Legal abortion is one of the safest services in contemporary medicine, and the evidence is crystal clear that nurse practitioners and nurse-midwives can safely and effectively provide this care in the first trimester of pregnancy. But Maine law blocks these qualified providers from serving their patients, and, as a result, some rural women are being forced to travel hundreds of miles to get an abortion.
That’s not just bad policy — it’s unconstitutional. So we’re going to court.
Today the ACLU, the ACLU of Maine, and Planned Parenthood filed a federal lawsuit challenging a provision in Maine law that requires that abortions be performed solely by physicians and blocks qualified nurse practitioners and nurse-midwives — also known as advanced practice registered nurses, or APRNs — from doing so.
Peer-reviewed medical literature, including a recent four-year study of more than 11,000 abortion patients published in the American Journal of Public Health, uniformly confirms that APRNs can safely and effectively provide this care early in pregnancy.
Citing these strong safety data, medical authorities ranging from the American College of Obstetricians and Gynecologists to the World Health Organization, have concluded that laws prohibiting APRNs from providing abortion services early in pregnancy are medically unfounded.
This restriction simply has nothing to do with clinical expertise or patient safety.
In fact, abortion is the only health care service the state singles out as beyond an APRN’s scope of practice. APRNs in Maine regularly perform services that are comparable to first-trimester abortion in complexity and risk, including miscarriage management — which is identical to the procedure used for an early in-clinic abortion. And, of course, nurse-midwives can and do safely deliver babies, which poses far greater risks than the care at issue here.

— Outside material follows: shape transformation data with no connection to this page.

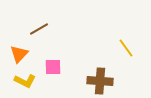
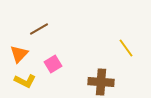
pink square: moved 3 px up; rotated 30 degrees counterclockwise
brown cross: moved 1 px right, 1 px down
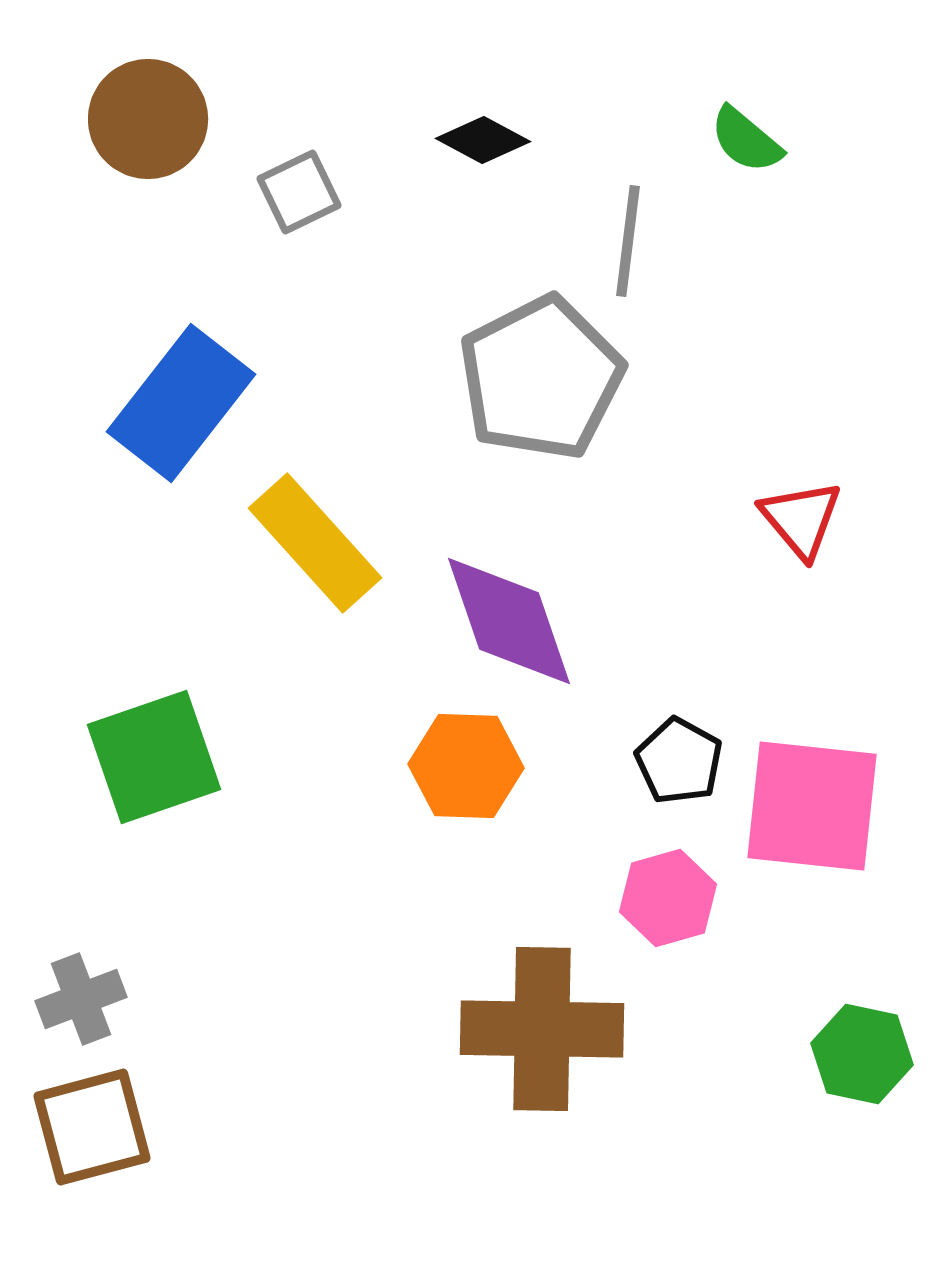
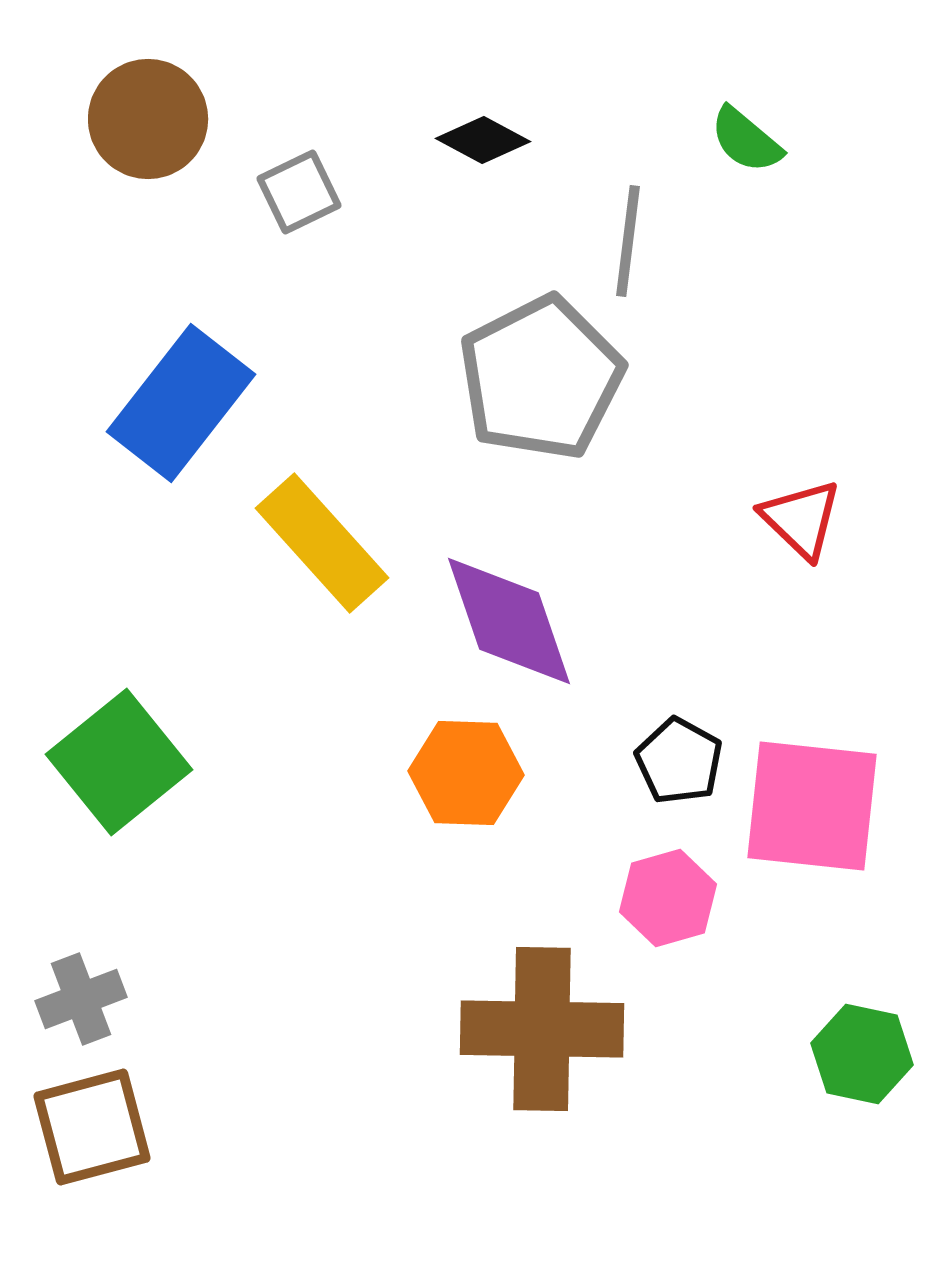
red triangle: rotated 6 degrees counterclockwise
yellow rectangle: moved 7 px right
green square: moved 35 px left, 5 px down; rotated 20 degrees counterclockwise
orange hexagon: moved 7 px down
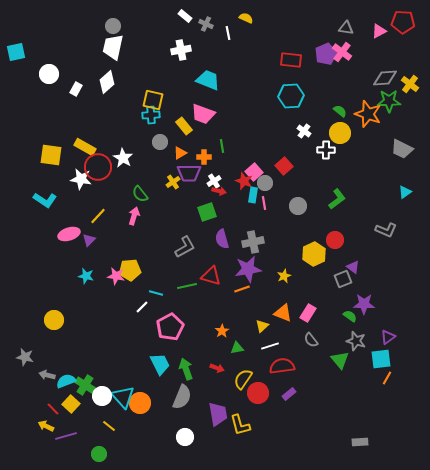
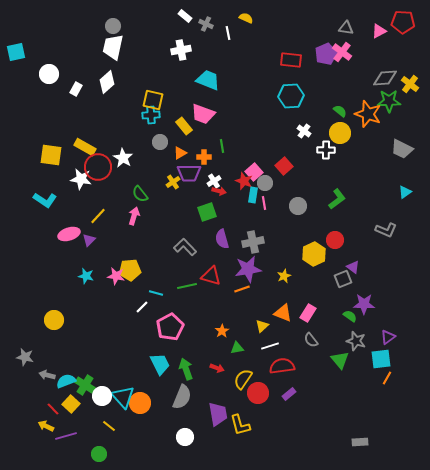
gray L-shape at (185, 247): rotated 105 degrees counterclockwise
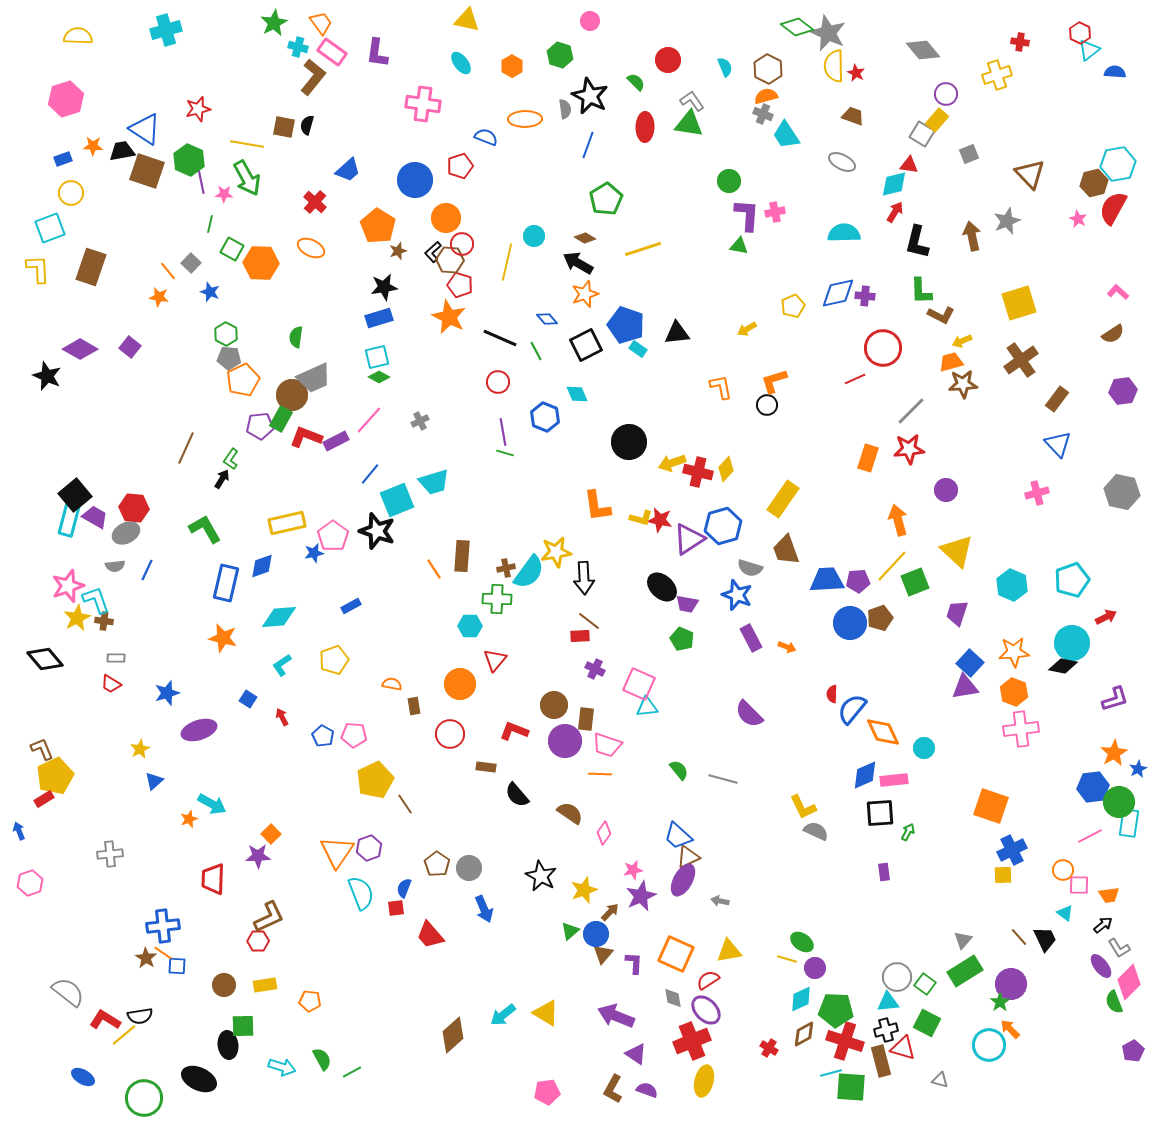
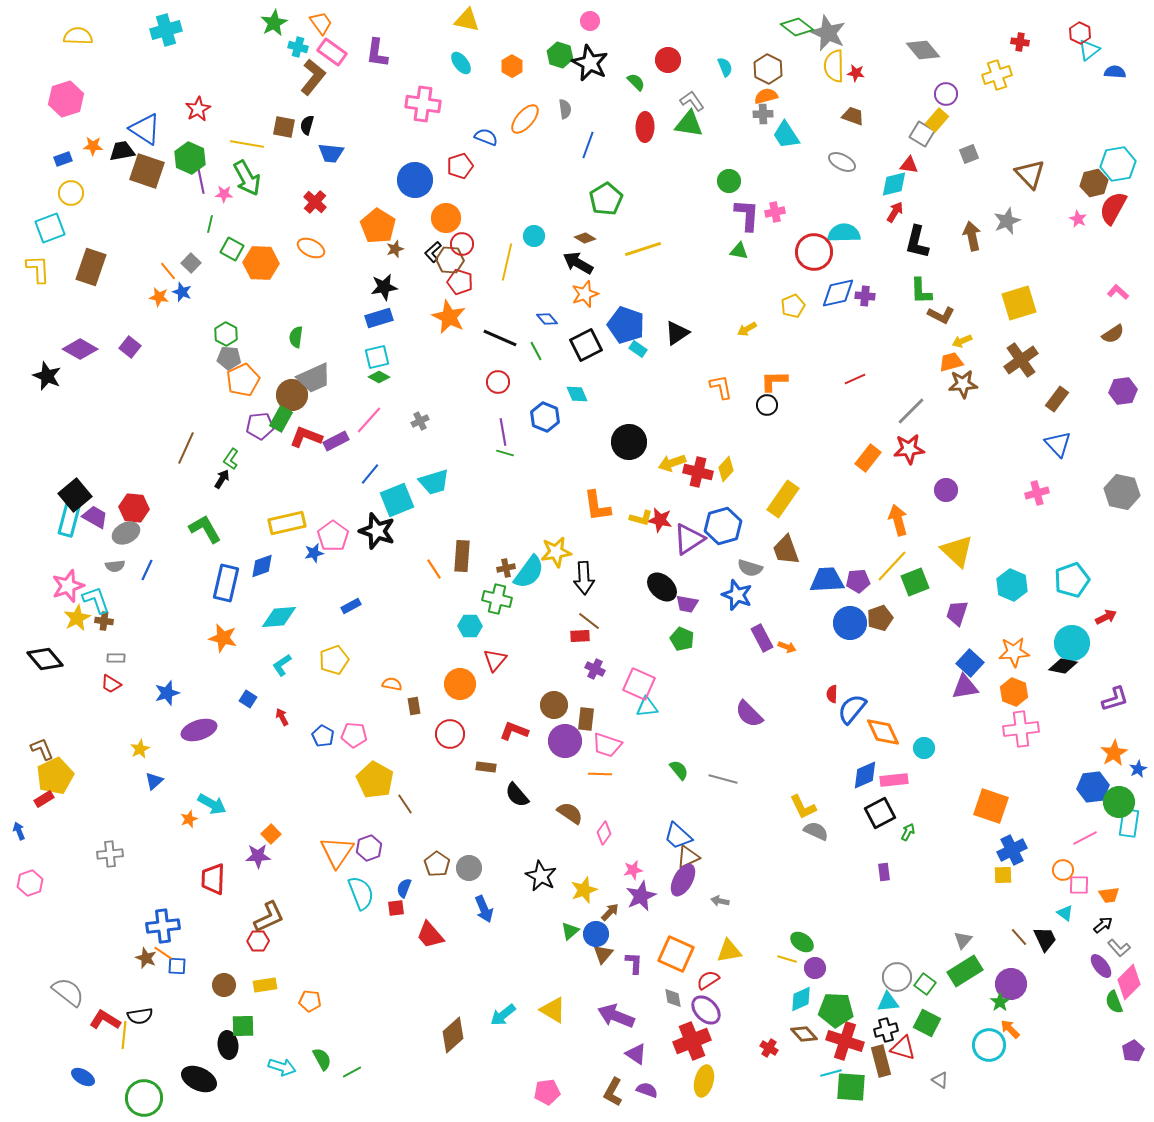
red star at (856, 73): rotated 18 degrees counterclockwise
black star at (590, 96): moved 33 px up
red star at (198, 109): rotated 15 degrees counterclockwise
gray cross at (763, 114): rotated 24 degrees counterclockwise
orange ellipse at (525, 119): rotated 48 degrees counterclockwise
green hexagon at (189, 160): moved 1 px right, 2 px up
blue trapezoid at (348, 170): moved 17 px left, 17 px up; rotated 48 degrees clockwise
green triangle at (739, 246): moved 5 px down
brown star at (398, 251): moved 3 px left, 2 px up
red pentagon at (460, 285): moved 3 px up
blue star at (210, 292): moved 28 px left
black triangle at (677, 333): rotated 28 degrees counterclockwise
red circle at (883, 348): moved 69 px left, 96 px up
orange L-shape at (774, 381): rotated 16 degrees clockwise
orange rectangle at (868, 458): rotated 20 degrees clockwise
green cross at (497, 599): rotated 12 degrees clockwise
purple rectangle at (751, 638): moved 11 px right
yellow pentagon at (375, 780): rotated 18 degrees counterclockwise
black square at (880, 813): rotated 24 degrees counterclockwise
pink line at (1090, 836): moved 5 px left, 2 px down
gray L-shape at (1119, 948): rotated 10 degrees counterclockwise
brown star at (146, 958): rotated 10 degrees counterclockwise
yellow triangle at (546, 1013): moved 7 px right, 3 px up
brown diamond at (804, 1034): rotated 76 degrees clockwise
yellow line at (124, 1035): rotated 44 degrees counterclockwise
gray triangle at (940, 1080): rotated 18 degrees clockwise
brown L-shape at (613, 1089): moved 3 px down
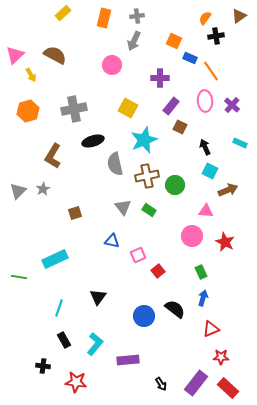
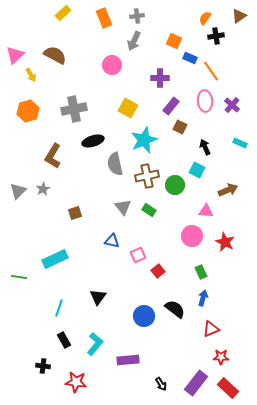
orange rectangle at (104, 18): rotated 36 degrees counterclockwise
cyan square at (210, 171): moved 13 px left, 1 px up
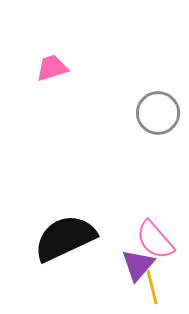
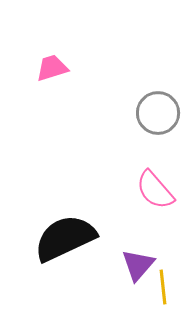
pink semicircle: moved 50 px up
yellow line: moved 11 px right; rotated 8 degrees clockwise
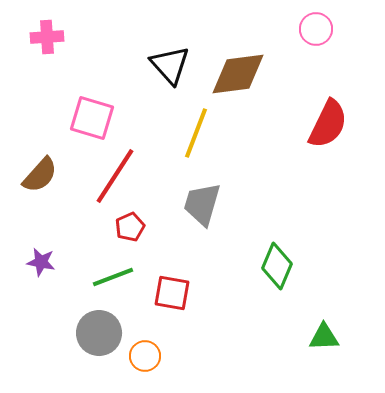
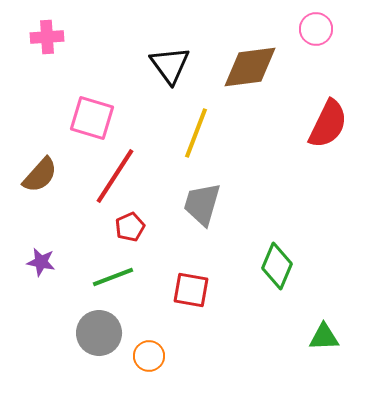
black triangle: rotated 6 degrees clockwise
brown diamond: moved 12 px right, 7 px up
red square: moved 19 px right, 3 px up
orange circle: moved 4 px right
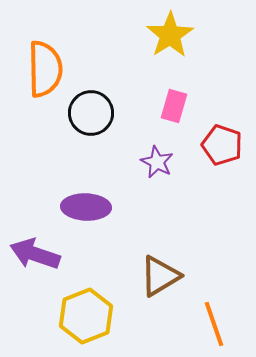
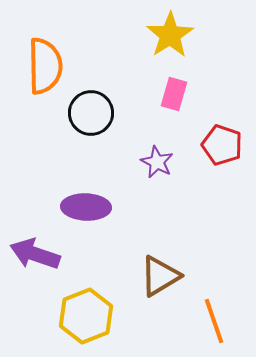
orange semicircle: moved 3 px up
pink rectangle: moved 12 px up
orange line: moved 3 px up
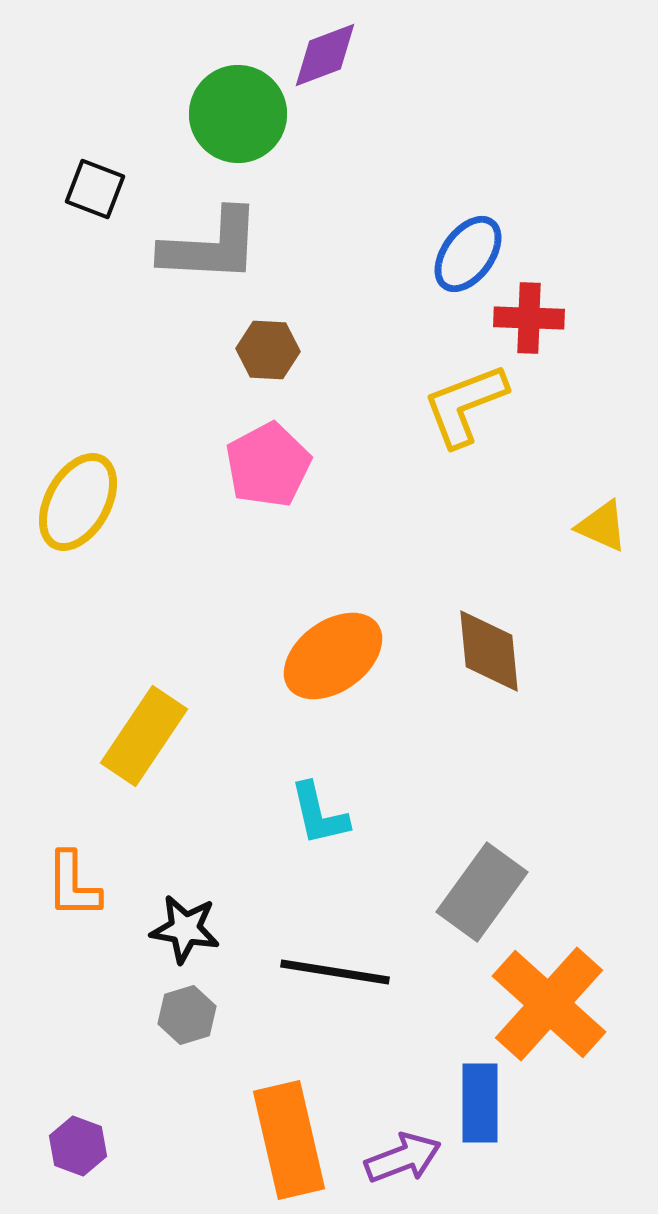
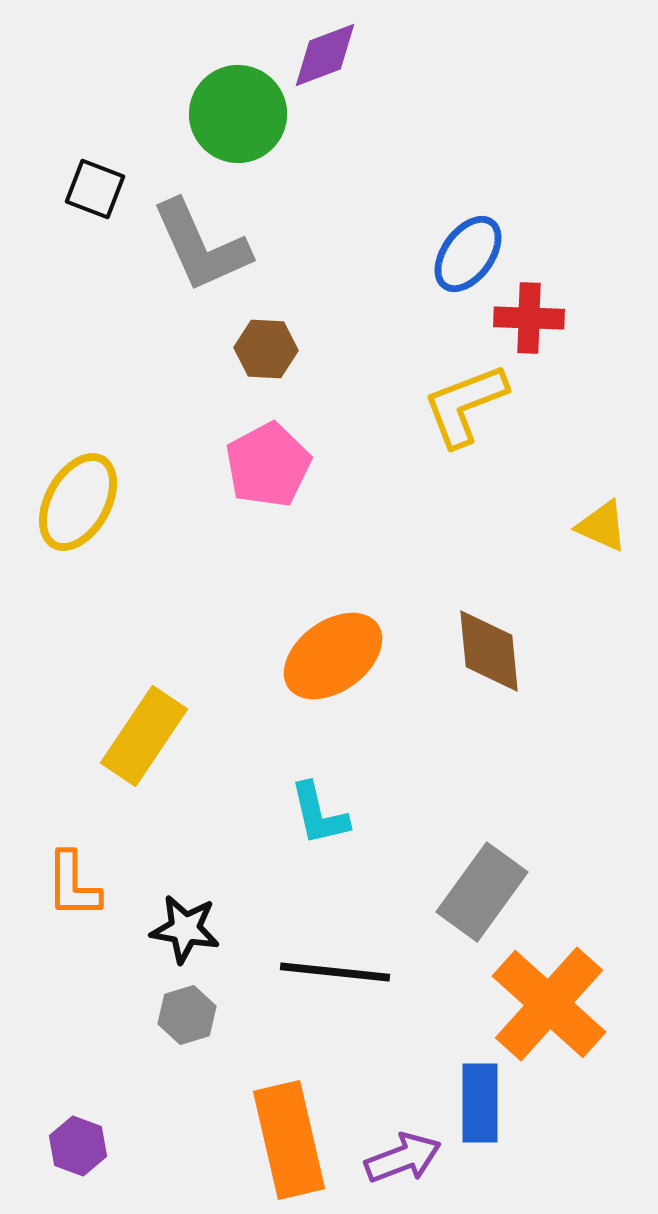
gray L-shape: moved 10 px left; rotated 63 degrees clockwise
brown hexagon: moved 2 px left, 1 px up
black line: rotated 3 degrees counterclockwise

All this law does is hurt patients. And, as is so often the case with restrictions on abortion, low-income and rural women suffer the most.
Maine’s abortion restriction simply has nothing to do with clinical expertise or patient safety.
Because of this medically unjustified restriction, patients in Maine have very limited options when it comes to where and when they can obtain abortion care. Some patients in rural areas have had to delay their care for weeks, and travel for hours, just to get an abortion — even though there is a qualified provider in their community ready and willing to care for them.
That is unacceptable and unconstitutional.
This is the first court challenge to a physician-only law since the Supreme Court made clear in Whole Woman’s Health v. Hellerstedt that states cannot burden patient access to abortion without proof of a valid medical justification. Maine’s physician-only law simply cannot survive this test.
Our plaintiffs — four APRNs and two reproductive health care providers in Maine — just want to be able to provide safe, compassionate care to their patients. Maine has no legitimate reason for preventing them from doing so.
We won’t rest until this unjustified and harmful restriction is off the books.